### Problem to work on
Your reply should be a single number, the count of lines in the records that contain the string "main".

· · ·

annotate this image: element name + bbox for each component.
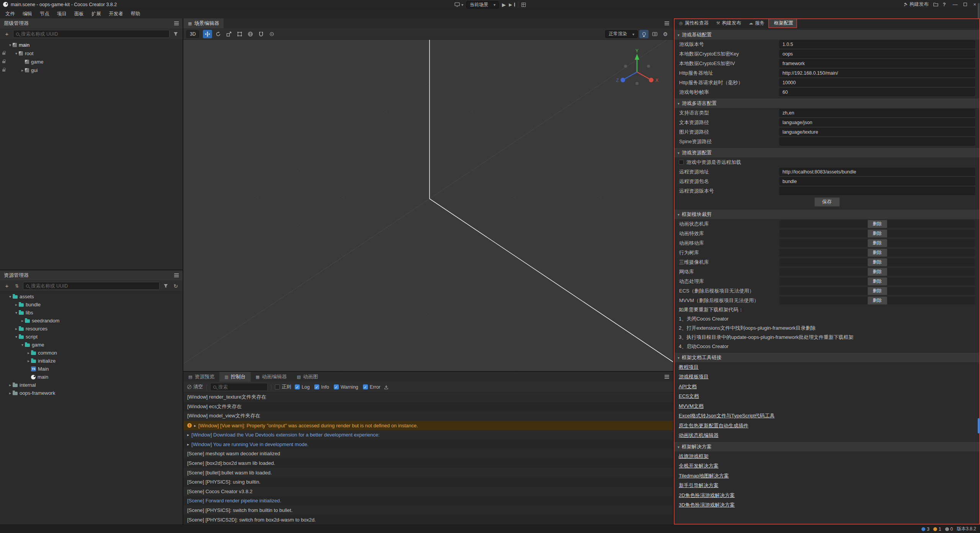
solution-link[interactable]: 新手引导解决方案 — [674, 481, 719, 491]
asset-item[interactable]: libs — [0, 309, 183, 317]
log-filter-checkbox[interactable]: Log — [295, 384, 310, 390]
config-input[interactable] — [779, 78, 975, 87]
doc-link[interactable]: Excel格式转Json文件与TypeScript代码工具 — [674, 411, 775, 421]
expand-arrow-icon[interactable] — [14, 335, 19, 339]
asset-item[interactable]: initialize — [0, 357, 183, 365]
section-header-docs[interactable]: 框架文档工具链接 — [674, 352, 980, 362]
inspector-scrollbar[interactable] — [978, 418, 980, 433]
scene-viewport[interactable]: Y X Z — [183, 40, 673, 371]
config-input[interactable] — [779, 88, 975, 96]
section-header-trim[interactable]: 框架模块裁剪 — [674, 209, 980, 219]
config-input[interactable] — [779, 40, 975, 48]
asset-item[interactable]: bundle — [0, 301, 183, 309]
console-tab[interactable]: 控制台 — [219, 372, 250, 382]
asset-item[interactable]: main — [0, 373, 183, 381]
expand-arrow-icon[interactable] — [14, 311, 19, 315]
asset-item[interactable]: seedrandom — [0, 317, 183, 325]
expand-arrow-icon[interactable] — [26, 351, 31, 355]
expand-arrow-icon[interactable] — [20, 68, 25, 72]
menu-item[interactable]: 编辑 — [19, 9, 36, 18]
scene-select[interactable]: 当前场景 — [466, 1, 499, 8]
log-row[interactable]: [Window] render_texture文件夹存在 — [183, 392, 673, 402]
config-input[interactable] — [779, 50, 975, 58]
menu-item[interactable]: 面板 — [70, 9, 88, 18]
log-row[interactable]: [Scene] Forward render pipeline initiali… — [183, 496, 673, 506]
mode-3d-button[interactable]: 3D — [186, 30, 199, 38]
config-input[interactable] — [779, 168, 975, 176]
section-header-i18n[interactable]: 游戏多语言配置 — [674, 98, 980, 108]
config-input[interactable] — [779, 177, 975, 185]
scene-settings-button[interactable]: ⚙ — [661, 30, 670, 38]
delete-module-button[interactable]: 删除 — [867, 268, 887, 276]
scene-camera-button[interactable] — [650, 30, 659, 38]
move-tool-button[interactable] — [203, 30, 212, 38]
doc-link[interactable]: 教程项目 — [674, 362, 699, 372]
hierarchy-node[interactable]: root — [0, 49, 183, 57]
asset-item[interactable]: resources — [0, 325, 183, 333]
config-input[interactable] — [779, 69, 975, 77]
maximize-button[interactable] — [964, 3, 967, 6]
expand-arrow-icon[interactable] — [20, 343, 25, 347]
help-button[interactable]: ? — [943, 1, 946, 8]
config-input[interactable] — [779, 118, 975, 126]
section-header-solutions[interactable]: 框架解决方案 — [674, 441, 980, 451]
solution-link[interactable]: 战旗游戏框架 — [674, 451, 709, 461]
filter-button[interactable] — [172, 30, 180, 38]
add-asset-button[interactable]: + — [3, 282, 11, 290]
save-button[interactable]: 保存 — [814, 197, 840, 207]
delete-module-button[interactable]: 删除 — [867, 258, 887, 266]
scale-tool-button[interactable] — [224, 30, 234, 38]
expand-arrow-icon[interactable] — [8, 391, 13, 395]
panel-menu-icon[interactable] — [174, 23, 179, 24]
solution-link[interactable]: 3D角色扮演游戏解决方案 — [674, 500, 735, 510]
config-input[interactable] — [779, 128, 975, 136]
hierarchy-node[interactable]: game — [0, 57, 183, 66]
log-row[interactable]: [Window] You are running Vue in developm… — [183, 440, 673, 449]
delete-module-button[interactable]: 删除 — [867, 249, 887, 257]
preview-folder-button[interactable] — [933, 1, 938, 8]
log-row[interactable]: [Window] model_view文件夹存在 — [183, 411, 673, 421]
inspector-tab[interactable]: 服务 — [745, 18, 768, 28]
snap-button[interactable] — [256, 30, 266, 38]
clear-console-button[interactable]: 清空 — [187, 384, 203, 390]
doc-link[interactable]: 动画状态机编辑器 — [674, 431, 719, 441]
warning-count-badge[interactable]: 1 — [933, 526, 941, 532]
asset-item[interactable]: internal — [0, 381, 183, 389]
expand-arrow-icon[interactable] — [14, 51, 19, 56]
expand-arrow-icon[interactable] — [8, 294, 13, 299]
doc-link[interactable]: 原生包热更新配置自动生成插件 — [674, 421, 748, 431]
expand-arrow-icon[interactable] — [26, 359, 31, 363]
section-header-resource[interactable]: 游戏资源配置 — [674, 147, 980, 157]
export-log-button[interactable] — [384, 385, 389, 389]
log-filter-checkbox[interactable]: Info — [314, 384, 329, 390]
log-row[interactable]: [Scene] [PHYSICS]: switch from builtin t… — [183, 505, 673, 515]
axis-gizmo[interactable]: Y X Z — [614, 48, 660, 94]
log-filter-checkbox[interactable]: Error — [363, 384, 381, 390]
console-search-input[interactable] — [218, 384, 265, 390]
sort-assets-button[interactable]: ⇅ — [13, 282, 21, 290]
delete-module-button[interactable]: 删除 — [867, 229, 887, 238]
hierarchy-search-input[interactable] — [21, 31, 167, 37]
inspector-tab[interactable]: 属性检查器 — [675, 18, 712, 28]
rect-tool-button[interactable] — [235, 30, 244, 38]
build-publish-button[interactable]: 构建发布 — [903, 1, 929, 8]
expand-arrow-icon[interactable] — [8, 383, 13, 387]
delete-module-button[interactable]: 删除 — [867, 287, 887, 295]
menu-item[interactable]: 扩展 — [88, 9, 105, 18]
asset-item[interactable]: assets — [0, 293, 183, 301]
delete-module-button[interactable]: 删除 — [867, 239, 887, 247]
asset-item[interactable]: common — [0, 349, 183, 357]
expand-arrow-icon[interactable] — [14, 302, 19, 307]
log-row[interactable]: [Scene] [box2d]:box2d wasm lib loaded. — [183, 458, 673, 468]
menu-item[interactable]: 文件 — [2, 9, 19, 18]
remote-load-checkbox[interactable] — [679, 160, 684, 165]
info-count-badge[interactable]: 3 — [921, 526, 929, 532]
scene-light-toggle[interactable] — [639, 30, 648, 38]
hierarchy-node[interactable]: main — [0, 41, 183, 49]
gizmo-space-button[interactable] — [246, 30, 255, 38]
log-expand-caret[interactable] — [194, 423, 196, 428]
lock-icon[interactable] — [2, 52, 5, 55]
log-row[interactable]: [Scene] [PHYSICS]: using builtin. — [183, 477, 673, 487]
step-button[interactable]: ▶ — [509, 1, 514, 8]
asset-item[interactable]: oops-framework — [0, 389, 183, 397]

· · ·

### Solution to the problem
2